MODEL ID sourceful:riverflow-2.5@pro
live

Riverflow 2.5 Pro

Sourceful
by Sourceful

Riverflow 2.5 Pro is the higher-capability variant in Sourceful's Riverflow 2.5 family. It supports both text-to-image and image-to-image workflows and is positioned for commercial visual work that needs stronger output quality, tighter brand control, and more dependable production results across packaging, product imagery, advertising, and design-heavy creative pipelines.

Riverflow 2.5 Pro

The custom scoring rubric

How to use scoringPrompt and scoringRubric on Sourceful Riverflow 2.5 Pro to drive different production workflows from the same brand inputs.

Introduction

Image models are usually optimised for general-audience appeal. That works for one-off illustrations, but production creative is a different problem. The same brief and the same product assets can produce a wholesale catalog packshot, an editorial magazine spread, an Instagram Story, an email header, an outdoor billboard, or a lifestyle shot for a paid social ad. Each one is a different right answer for a different downstream job. A prompt alone cannot decide between them.

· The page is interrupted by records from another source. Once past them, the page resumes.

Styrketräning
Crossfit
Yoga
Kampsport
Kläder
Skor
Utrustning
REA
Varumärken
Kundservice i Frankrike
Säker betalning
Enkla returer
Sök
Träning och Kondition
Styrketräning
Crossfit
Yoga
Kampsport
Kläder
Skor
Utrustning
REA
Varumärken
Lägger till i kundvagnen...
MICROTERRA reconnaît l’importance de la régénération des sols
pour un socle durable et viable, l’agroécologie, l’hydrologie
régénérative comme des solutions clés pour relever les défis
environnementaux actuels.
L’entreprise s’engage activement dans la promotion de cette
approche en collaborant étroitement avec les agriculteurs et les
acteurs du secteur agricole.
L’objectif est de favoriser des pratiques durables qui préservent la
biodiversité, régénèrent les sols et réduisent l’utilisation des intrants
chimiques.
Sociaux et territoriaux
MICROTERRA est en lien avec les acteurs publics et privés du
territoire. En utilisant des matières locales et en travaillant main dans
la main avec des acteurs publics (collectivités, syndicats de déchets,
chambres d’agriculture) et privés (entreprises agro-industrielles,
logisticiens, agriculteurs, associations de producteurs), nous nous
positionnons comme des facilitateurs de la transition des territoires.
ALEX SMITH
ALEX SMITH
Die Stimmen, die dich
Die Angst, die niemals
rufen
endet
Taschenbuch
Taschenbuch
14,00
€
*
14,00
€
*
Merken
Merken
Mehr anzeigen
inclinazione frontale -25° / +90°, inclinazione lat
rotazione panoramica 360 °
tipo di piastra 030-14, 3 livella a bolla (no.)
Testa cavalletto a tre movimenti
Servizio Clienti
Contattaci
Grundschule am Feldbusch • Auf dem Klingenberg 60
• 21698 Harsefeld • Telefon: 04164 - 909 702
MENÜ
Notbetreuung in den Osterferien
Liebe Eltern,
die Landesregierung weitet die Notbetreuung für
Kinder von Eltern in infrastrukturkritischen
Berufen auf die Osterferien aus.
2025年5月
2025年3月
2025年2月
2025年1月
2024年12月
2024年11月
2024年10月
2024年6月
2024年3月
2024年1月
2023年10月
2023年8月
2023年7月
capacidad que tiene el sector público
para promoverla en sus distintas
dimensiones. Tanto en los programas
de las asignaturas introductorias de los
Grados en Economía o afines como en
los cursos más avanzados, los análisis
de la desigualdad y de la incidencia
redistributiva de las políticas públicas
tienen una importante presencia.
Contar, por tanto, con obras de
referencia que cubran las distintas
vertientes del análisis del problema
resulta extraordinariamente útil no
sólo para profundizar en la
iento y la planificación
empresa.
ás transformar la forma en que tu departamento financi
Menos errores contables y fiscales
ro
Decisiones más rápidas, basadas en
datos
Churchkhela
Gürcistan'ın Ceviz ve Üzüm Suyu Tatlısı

Riverflow 2.5 Pro lets you encode that downstream context directly in the request. Alongside the positivePrompt, you supply a scoringPrompt (a free-text framing of what you are judging for) and an optional scoringRubric (a structured set of weighted dimensions the internal judge scores each candidate against). After every edit the model performs, the judge scores the candidate against your rubric and either accepts the result or sends the candidate back for another iteration.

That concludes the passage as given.